Since opening its Low-Voltage (LV) manufacturing facility in Kenya in July last year, electrical equipment and services supplier ACTOM has identified several growth opportunities in the region.

Kelvin Ageng’o Oriwo, General Manager of ACTOM Kenya, says while the factory has been heavily focused on the LV space, it recently built its first Medium-Voltage (MV) protection panel.

“Since we are the only manufacturer in East Africa who builds MV protection panels, we expect this to be a key area of growth for us across the East Africa region, specifically in the Kenyan, Ugandan and Tanzanian markets,” says Oriwo.

He adds that ACTOM Kenya has recently secured various “mission-critical” contracts, such as for the supply of LV Panel BlokSets to Uganda, Kenya, and Rwanda.

“The orders from Kenya and Rwanda are critical as the pharmaceuticals sector is a quality- and specification-sensitive space. This therefore speaks to our strength in terms of product quality and guarantees, alongside our capacity to service clients specifically concerned with assurance and quality,” stated Kelvin.

“The Uganda contract is a sensitive project with a major brand client, reflecting the growing trust brands are placing in ACTOM Kenya in the region. Given that the client is in Uganda, the contract aligns with our efforts to ramp up our regional output.”

Global trends

Oriwo says ACTOM’s decision to establish a manufacturing hub in Kenya was largely influenced by global trends of multinational companies increasingly coming into East Africa, with their entry point most often being Kenya.

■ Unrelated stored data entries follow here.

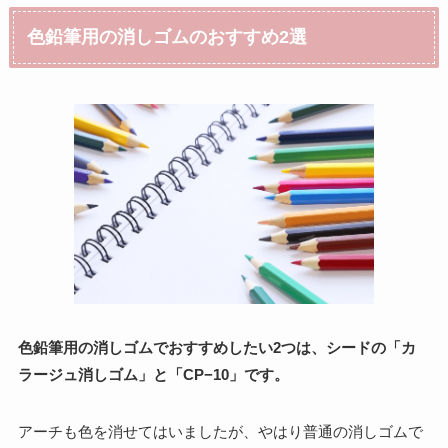
色鉛筆用の消しゴムのおすすめ2選
色鉛筆用の消しゴムでおすすめしたい2つは、シードの「カ
ラージュ消しゴム」と「CP−10」です。
アーチも色を消せてはいましたが、やはり普通の消しゴムで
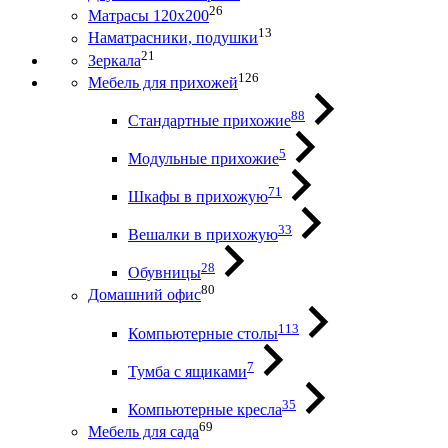
26
Матрасы 120х200
13
Наматрасники, подушки
21
Зеркала
126
Мебель для прихожей
88
Стандартные прихожие
5
Модульные прихожие
71
Шкафы в прихожую
33
Вешалки в прихожую
28
Обувницы
80
Домашний офис
113
Компьютерные столы
7
Тумба с ящиками
35
Компьютерные кресла
69
Мебель для сада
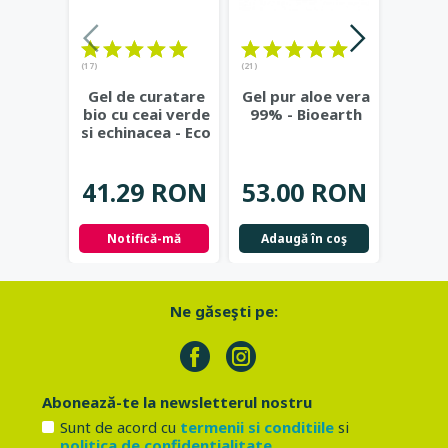
(17)
(21)
(23)
Gel de curatare
Gel pur aloe vera
Deod
bio cu ceai verde
99% - Bioearth
cu
si echinacea - Eco
frunz
Cosmetics
...
- Eco
41.29 RON
53.00 RON
42.
Notifică-mă
Adaugă în coş
Not
Ne găseşti pe:
Abonează-te la newsletterul nostru
Sunt de acord cu
termenii si conditiile
si
politica de confidentialitate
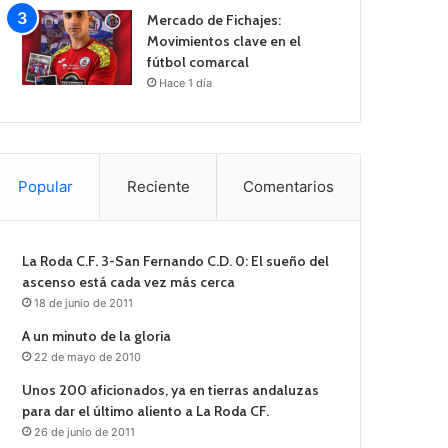
Mercado de Fichajes:
Movimientos clave en el
fútbol comarcal
Hace 1 día
Popular
Reciente
Comentarios
La Roda C.F. 3-San Fernando C.D. 0: El sueño del
ascenso está cada vez más cerca
18 de junio de 2011
A un minuto de la gloria
22 de mayo de 2010
Unos 200 aficionados, ya en tierras andaluzas
para dar el último aliento a La Roda CF.
26 de junio de 2011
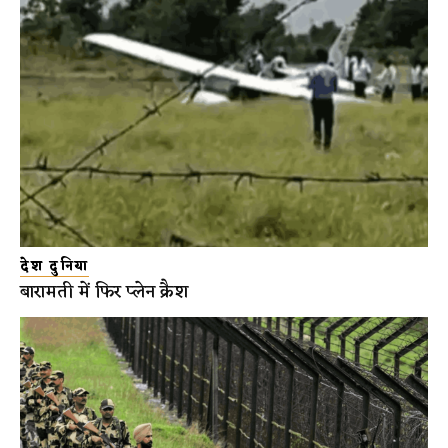
देश दुनिया
बारामती में फिर प्लेन क्रैश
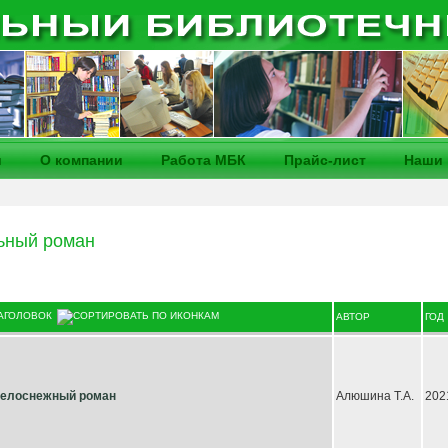
и
О компании
Работа МБК
Прайс-лист
Наши 
ьный роман
АГОЛОВОК
АВТОР
ГОД
елоснежный роман
Алюшина Т.А.
202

“Additionally, the technical capacity in Kenya is generally much higher than in many countries in the Sub-Saharan region. So, it makes it easy for an Original Equipment Manufacturer (OEM) like ACTOM to find its footing in this country,” he explains.

“Along with those factors, ACTOM has also performed very well in South Africa over the years. However, if you compare South Africa’s Gross Domestic Product (GDP) with the combined GDPs of Kenya, Tanzania and Ethiopia, it is a bigger market than South Africa.”

To achieve its goal of becoming the powerhouse that powers Africa, it makes sense for the group to drive geographical diversification into East Africa.

Oriwo points out that the electricity uptake per capita in the East African region is also generally lower than in South Africa, meaning that the region has a lot of growth potential in the energy space. It therefore makes sense for an OEM to plug into this opportunity.